Jayce & The Wheeled Warriors – Volume One (The First 33 Episodes/Shout! Factory DVD)


Picture: C+     Sound: C+     Extras: C     Episodes: C



This is the first 33 episodes of the total 65 episode run of the Jayce & The Wheeled Warriors series and trust this reviewer when he says that the next 32 episodes will surely be more of the same monotony found in Volume One.  Jayce was an animated series created because a Mattel toy line was not selling very well and the toy company was hoping to profit in the same way other series like Care Bears or He-Man had in the past.  The series never feels quite put together and is not very memorable.  This reviewer can definitely feel the forced nature of series and in the end was not impressed.  For as much as this reviewer is driven by nostalgia, Jayce Wheeled Warriors: Volume One by no means captures the heart of the 1980’s animation genre like other series do.


The series is simple and right to the point.  There are ‘good guys’ (the humans as The Lightening League) and the ‘bad guys’ (the vegetable-like Monster Minds).  The series stars Jayce as he is on a mission to save and reunite with his father Audric.  Audric was an incredibly brilliant botanist who managed to create a variety of plants that could grow and survive in any environment.  Audric’s goal was to end intergalactic hunger with his work.  Before Audric’s work could be put into effect, a solar flare mutated some of his plants into a crew of horrific plant monsters known as the Monster Minds. Jayce’s father flees the haven of his lab to safer lands, leaving his work and son behind.  Jayce armed with one of the two halves of ‘magic root amulet’ that can destroy the Monster Minds he sets out to find his father with his crew of friends and warriors known as The Lightening League.  Viewers get to experience Jayce battle it out in a slue of fast paced, war machines with the Monster Minds.  The series is heavily action based with a somewhat interconnecting storyline from beginning to end.

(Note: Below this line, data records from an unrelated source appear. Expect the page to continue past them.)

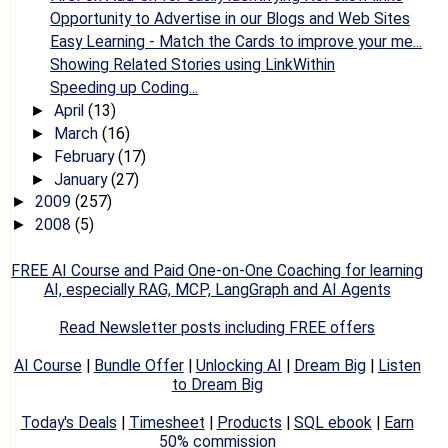
Opportunity to Advertise in our Blogs and Web Sites
Easy Learning - Match the Cards to improve your me...
Showing Related Stories using LinkWithin
Speeding up Coding...
April
(13)
►
March
(16)
►
February
(17)
►
January
(27)
►
2009
(257)
►
2008
(5)
►
FREE AI Course and Paid One-on-One Coaching for learning
AI, especially RAG, MCP, LangGraph and AI Agents
Read Newsletter posts including FREE offers
AI Course
|
Bundle Offer
|
Unlocking AI
|
Dream Big
|
Listen
to Dream Big
Today's Deals
|
Timesheet
|
Products
|
SQL ebook
|
Earn
50% commission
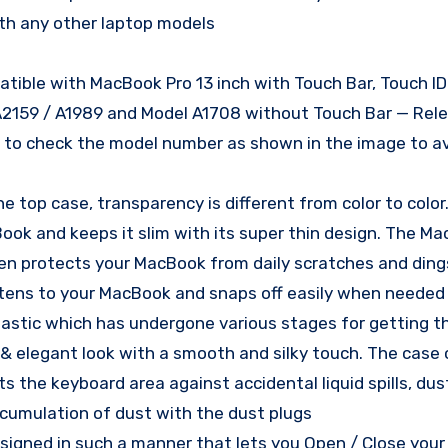
th any other laptop models
atible with MacBook Pro 13 inch with Touch Bar, Touch ID
A2159 / A1989 and Model A1708 without Touch Bar — Rel
k to check the model number as shown in the image to a
 top case, transparency is different from color to color
ook and keeps it slim with its super thin design. The M
ven protects your MacBook from daily scratches and ding
astens to your MacBook and snaps off easily when needed
lastic which has undergone various stages for getting t
ior & elegant look with a smooth and silky touch. The cas
the keyboard area against accidental liquid spills, dust,
accumulation of dust with the dust plugs
designed in such a manner that lets you Open / Close yo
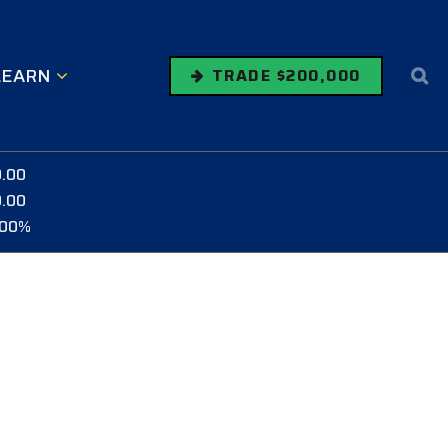
LEARN
TRADE $200,000
0.00
0.00
.00%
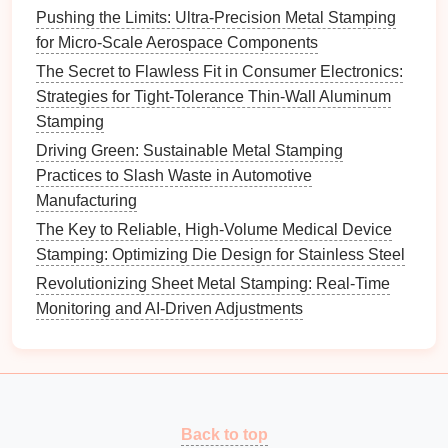
be key to overcoming the
challenges
associated with
Pushing the Limits: Ultra-Precision Metal Stamping
springback in high-
strength
steel
stamping.
for Micro-Scale Aerospace Components
The Secret to Flawless Fit in Consumer Electronics:
Strategies for Tight-Tolerance Thin-Wall Aluminum
Stamping
Driving Green: Sustainable Metal Stamping
Practices to Slash Waste in Automotive
Manufacturing
The Key to Reliable, High-Volume Medical Device
Stamping: Optimizing Die Design for Stainless Steel
Revolutionizing Sheet Metal Stamping: Real-Time
Monitoring and AI-Driven Adjustments
Back to top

Being a series that only premiered a mere 7 months after this reviewer’s birth, he never got a solid chance to enjoy the Jayce & The Wheeled Warriors series when it originally aired, but finds that Jayce is reminiscent (to a degree) of many other 1980’s cartoon series.  Jayce never received the rerun treatment like other 1980’s series such as TMNT, GI Joe, Transformers, He-Man, or even The Real Ghostbusters and hence why many individuals may have never partaken in or remember the series to begin with.  If anything Jayce & The Wheeled Warriors may be better remembered more so as an extensive toy series from Mattel that allowed children to mix and match vehicles to their destructive delight. Oddly enough like a few other 1980’s cartoon series, the toys came before the actual series.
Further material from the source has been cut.